Homepage: https://github.com/lebotlan/ocaml-exenum

Inspired by Feat: Functional Enumeration of Algebraic Types, by Duregard, Jansson, Wang, Chalmers University.

Contact: D. Le Botlan (github.lebotlan@dfgh.met where you replace .met by .net.)

Example

As an example, consider the following familiar datatype:

type term = Var of string | App of term * term | Lambda of string * term

Using exenum, one may easily generate zillions of different lambda-terms. For this example, we limit ourselves to four variable names : x, y, u, and v. Then, one may compute for instance term number 2000000000000, which happens to be

((((x v) (fun u -> y)) ((fun u -> y) (fun y -> y))) (((x v) (fun u -> v)) (fun u -> y)))

Building an enumeration from a datatype is straightforward. For instance, the enumeration corresponding to type term is built as follows:

(* We restrict ourselves to four variable names. *)
let e_vars = from_list ~name:"variables" ["x" ; "y" ; "u" ; "v"]

(* Type term is recursive, hence we need a lazy enumeration first. *)
let rec e_term = lazy
  begin
    (* In order to use the enumeration recursively, we need to "pay" a recursive fee. *)
    let r_term = pay e_term in
   
    (* Now, this is the direct translation of the datatype definition. *)
    union 
      [ map e_vars (fun x -> Var x) ;
        map (pair r_term r_term) (fun (t1, t2) -> App (t1, t2)) ;
        map (pair e_vars r_term) (fun (x, t) -> Lambda (x, t))  ] 
  end

(* Here is the enumeration for lambda-terms. *)
let e_term = Lazy.force e_term

See examples in https://github.com/lebotlan/ocaml-exenum/tree/master/examples

type 'a enum

The type of exhaustive enumerations of values of type 'a. Enumerations can be finite of infinite.

type 'a t = 'a enum

Basics

val from_list : ?⁠name:string ‑> 'a list ‑> 'a t

Builds a finite enumeration from a finite set of values. The name is used for nicer debugging.

val single : ?⁠name:string ‑> 'a ‑> 'a t

Enumeration of a single value (derived from from_list).

val cardinal : 'a t ‑> Z.t option

cardinal enum Returns the cardinality of enum.

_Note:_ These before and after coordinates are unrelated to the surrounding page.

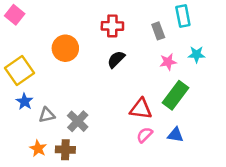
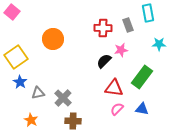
red cross: (112, 26) -> (103, 28), moved
black semicircle: (116, 59) -> (104, 61), moved
pink star: (168, 62) -> (121, 50), moved
brown cross: (65, 150) -> (73, 121), moved

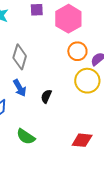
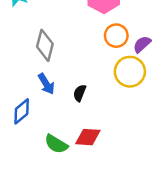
red diamond: (82, 140) -> (88, 137), moved

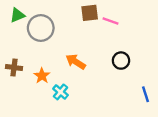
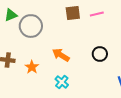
pink line: (111, 21) -> (97, 14), moved, turned -32
cyan cross: (61, 92) -> (62, 82), moved

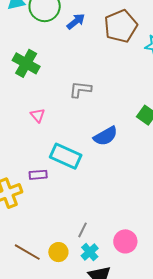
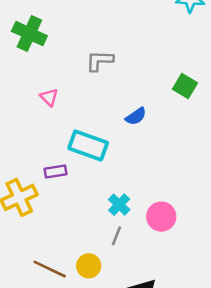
blue semicircle: (106, 136) -> (136, 116), size x0.7
pink circle: (125, 241) -> (161, 217), moved
cyan cross: (90, 252) -> (119, 205), moved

None means infinity.

val get : 'a t ‑> Z.t ‑> 'a

get enum n Returns the nth value of type 'a, starting at 0.

Finite enumerations for ground types

val e_unit : unit t

One element: ().

val e_bool : bool t

Two elements: true, false

val e_char : char t

Contains 256 elements: from '\000' to '\255'.

val e_pchar : char t

Printable characters (from 32 to 125).

val e_biginterval : Z.t ‑> Z.t ‑> Z.t t

Enumeration of a big-integer interval.

val e_interval : int ‑> int ‑> int t

Enumeration of an integer interval.

val sub : max:Z.t ‑> 'a t ‑> 'a t

sub ~max enum Returns a finite enumeration with at most max elements.

Infinite enumerations for ground types

For these enumerations of integers, do not expect the n-th value to be equal to the integer n. Integers are shuffled.

val e_bigpos : Z.t t

Strictly positive numbers: [1, +infty[

val e_bignat : Z.t t

Natural numbers: [0, +infty[

val e_bigint : Z.t t

All numbers: ] -infty, +infty [ This enumeration starts from 0 and alternates between positive and negative values.

val e_nat : int t

Natural integers: [0, max_int] as an infinite enumeration (hence, non-injective).

val e_pos : int t

Strictly positive integers: [1, max_int] as an infinite enumeration (hence, non-injective).

val e_int : int t

All integers: [min_int, max_int]. This enumeration starts from 0 and alternates between positive and negative values. This enumeration is infinite, hence non-injective.

val e_string : string t

Strings, built only with printable characters.

val e_rstring : char list ‑> string t

Strings, built only with the given characters.

Composition

val union : 'a t list ‑> 'a t

union enums builds an enumeration from a union of enumerations. If enums are disjoint enumerations, the resulting enumeration is injective.

val product : 'a t list ‑> 'a list t

Builds an enumeration from a cartesian product of enumerations.

val pair : 'a t ‑> 'b t ‑> ('a * 'b) t

Convenience function to build an enumeration of pairs from two enumerations (derived from product and projection functions).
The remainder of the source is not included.